Posts Tagged #wcatl
Okay, so I’m back from Atlanta WordCamp.
A couple points:
- WordPress is coming out with version 3.0 in not too long and it’s gonna rock our worlds – or maybe not but it’s going to have many many improvements.
- The whole issue of PlugIns is a really big deal and the consistent answer from folks is “You have to figure out that one’s you want.” And, interestingly, many of the speakers said, “I just write my own.” However, the whole plugin thing is a big deal because they add functionality and customizability to sites.
- WordPress was originally a blog program and is increasingly being used to create and host websites that are used for far more than blogging – many members of Congress and many nonprofits and businesses use it for their sites.
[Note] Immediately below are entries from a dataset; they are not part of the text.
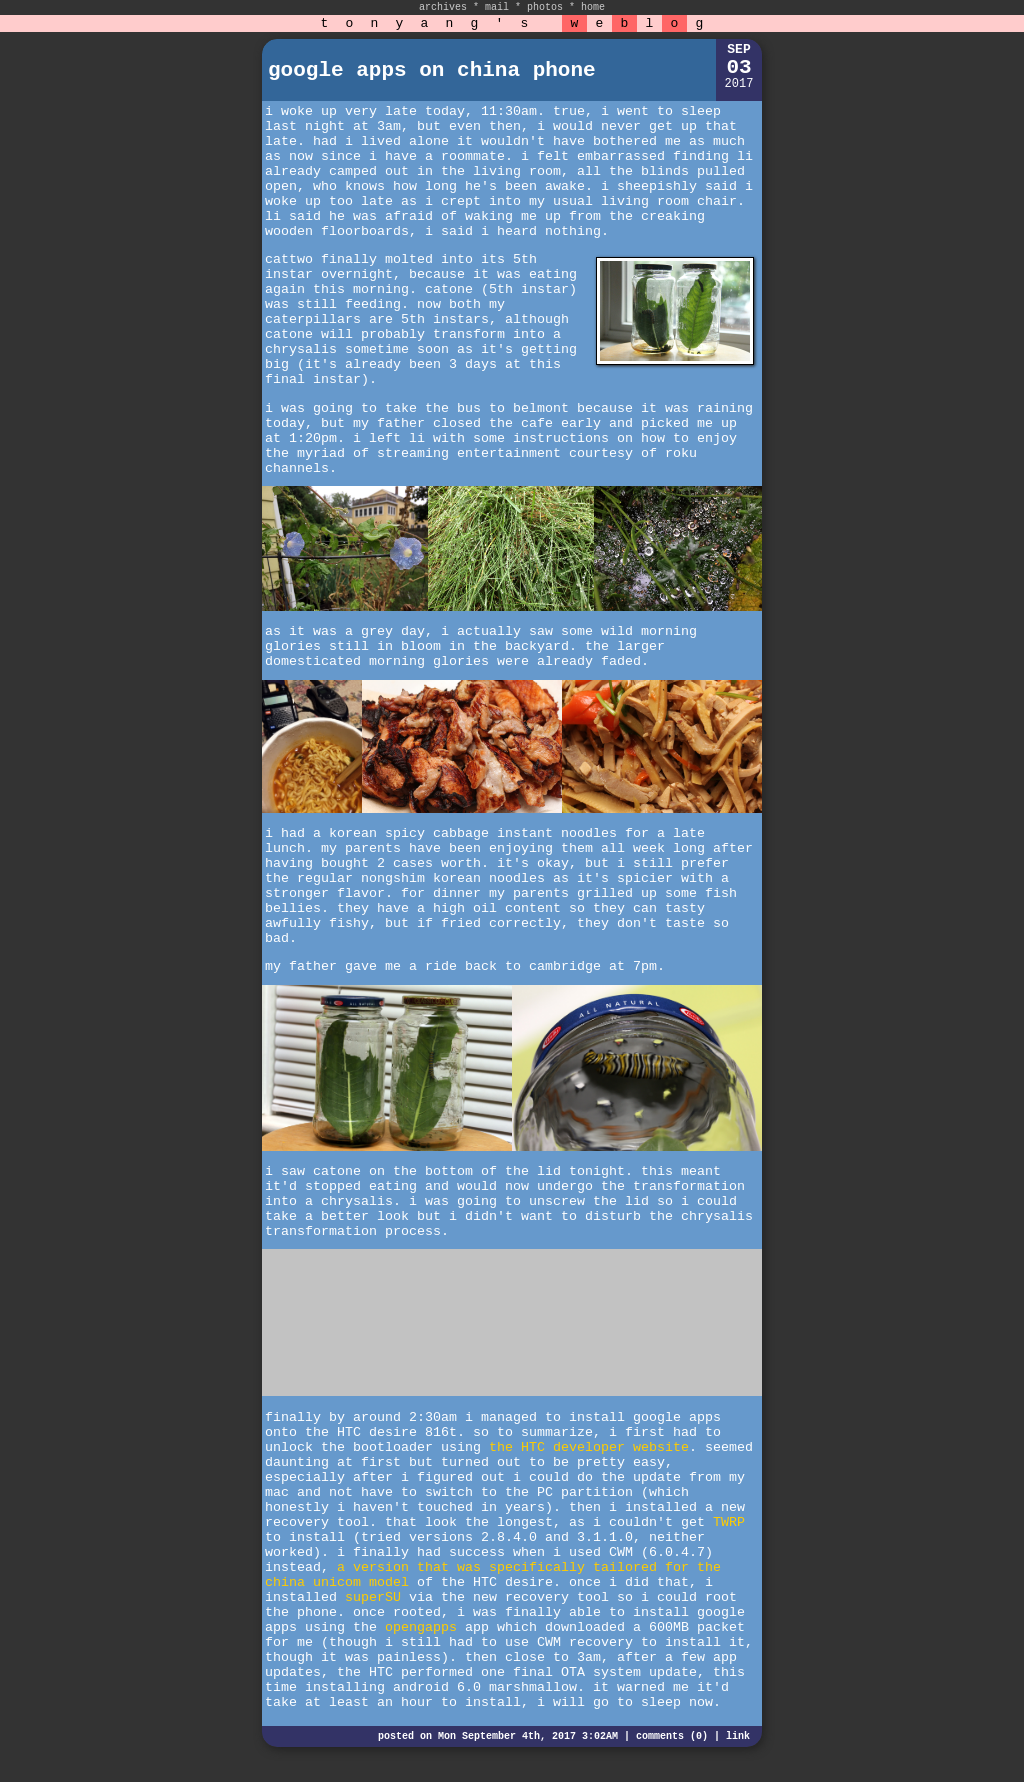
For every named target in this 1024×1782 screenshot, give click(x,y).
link (738, 1736)
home (593, 7)
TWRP (729, 1522)
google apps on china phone (432, 70)
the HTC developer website (589, 1447)
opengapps (421, 1627)
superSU (373, 1597)
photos (545, 7)
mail (497, 7)
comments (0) (672, 1736)
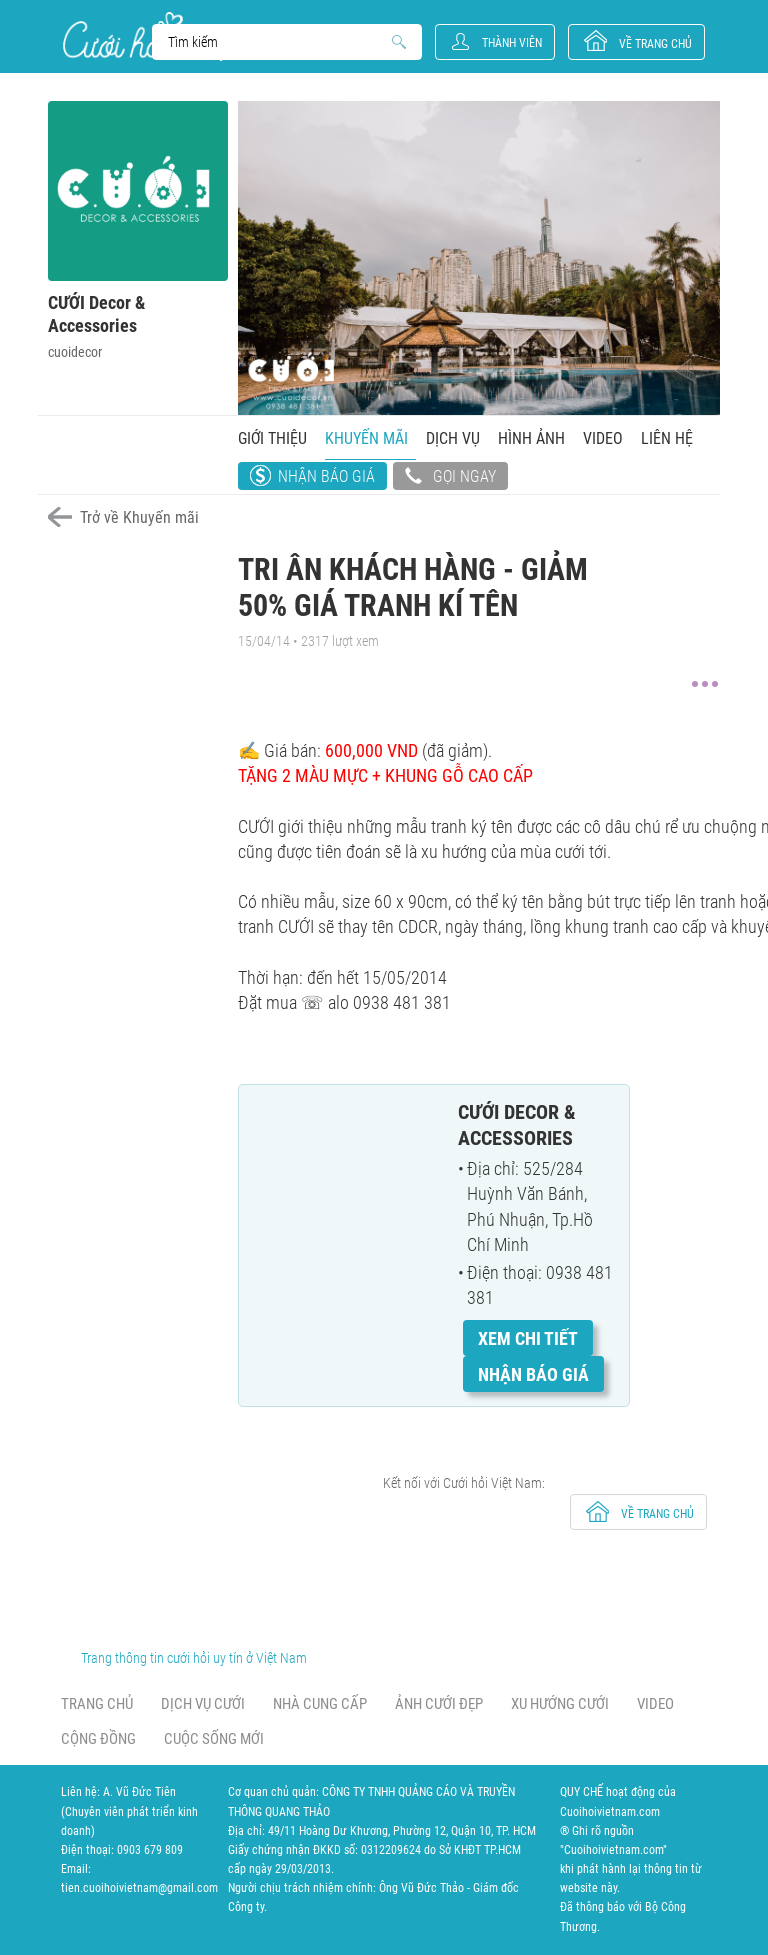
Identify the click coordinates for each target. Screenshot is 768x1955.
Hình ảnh (531, 438)
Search (277, 42)
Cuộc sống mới (214, 1739)
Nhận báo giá (326, 476)
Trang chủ (97, 1704)
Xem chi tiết (528, 1338)
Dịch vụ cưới (203, 1704)
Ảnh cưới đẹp (439, 1704)
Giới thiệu (272, 438)
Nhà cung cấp (320, 1704)
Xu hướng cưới (560, 1704)
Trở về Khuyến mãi (139, 517)
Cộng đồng (98, 1739)
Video (603, 438)
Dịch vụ (453, 438)
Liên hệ (667, 438)
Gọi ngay (450, 478)
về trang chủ (655, 44)
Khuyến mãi (366, 438)
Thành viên (512, 43)
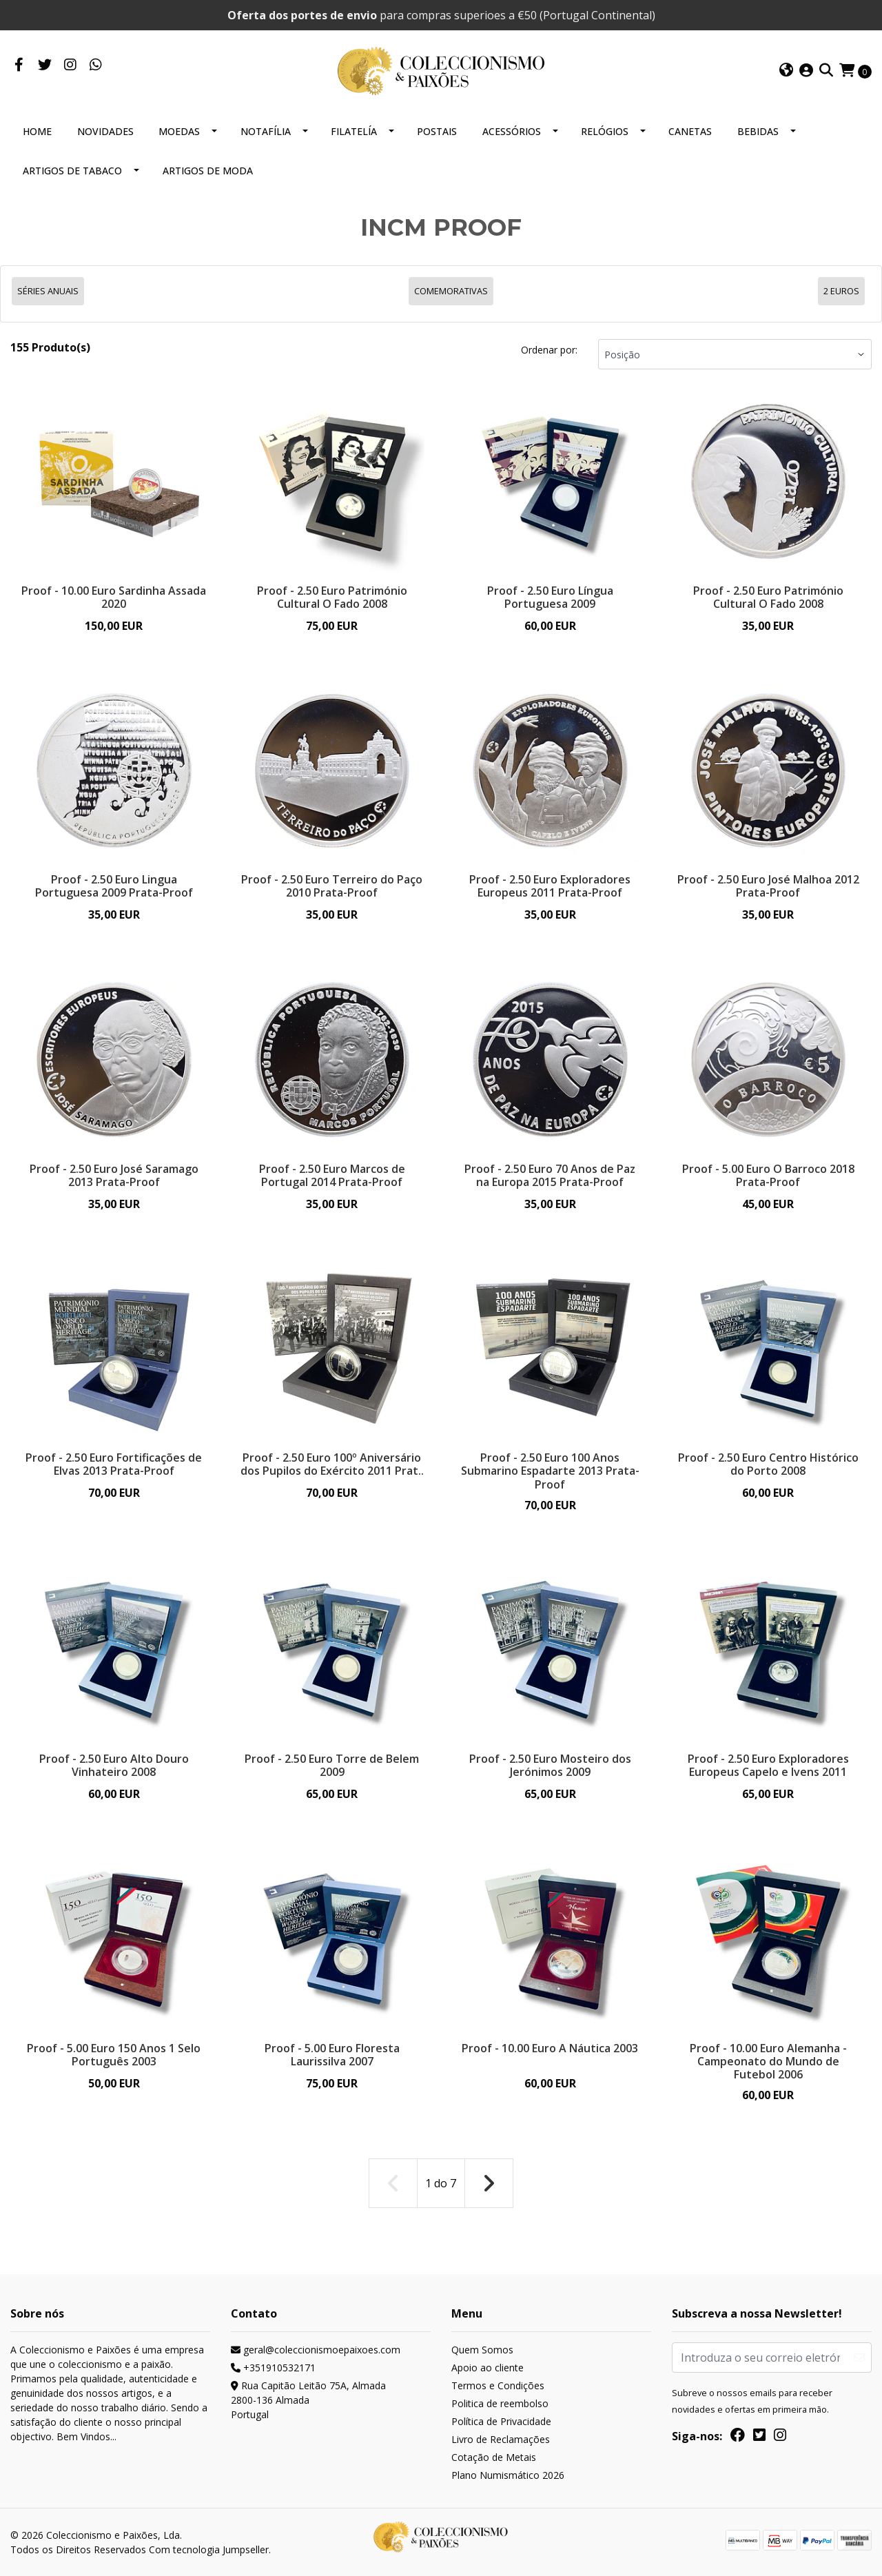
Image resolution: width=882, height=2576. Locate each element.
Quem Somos (482, 2349)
- Many of the campers were there because they’ve been occupationally displaced and are looking for ways to leverage their connections and knowledge of WordPress to become freelancers and make a living. It can be done and the living can be quite nice but it requires a very different mindset than having a job.
- The term “social media” a popular and current buzzword and is ridiculously overused in some circles but social media is here to stay – the specific forms may change – myspace, meetup, twitter, facebook, and so on may come and go but they are only the specific brands of tools; the basic tool itself is not going anywhere anytime soon.
- We’re only beginning to tap into the real power of the internet to trasnform our lives.
- What used to be the province of the nerds has become the province of hipsters and its a good thing.
The challenge at any conference like this is the vast disparity in technical abilities. For someone like me, I don’t really know and probably won’t ever master the technology that’s under the hood. I expect it to run smoothly and I expect some fundamental mastery from the user side, but I’m not a programmer and won’t become one any time soon. From my perspective, I want to be able to make the site do what I want it to do. At WordCamp, there were folks who literally are writing code to support WordPress.
I think what we’re seeing is nothing new – users like me want to develop a greater mastery of the tool without having to learn code. The programmers and developers, by contrast, want to get into the technical wonky side of things – they want to talk about and alter plugins and other things.
The other challenge is that the “basics” workshops were too basic. The intermediate workshops were too highly specific. I don’t know and won’t pretend to have a solution but I know there’s one out there.
I met one presenter who really impressed me – Adria Richards. She is very sharp. I like her observation that WordCamp Atlanta was more diverse than most such gatherings, but I have to admit I was hoping for a far more diverse crowd – hell I flew to Atlanta and it wasn’t much more diverse than what I often see here.
Utlimately, however, our technology is only as good as we are. Douchebags in real live are douchebags on the internet – doesn’t matter if they’re tweeting or facebooking or blogging, they’re still douchebags. People who are amazing in real life are amazong online.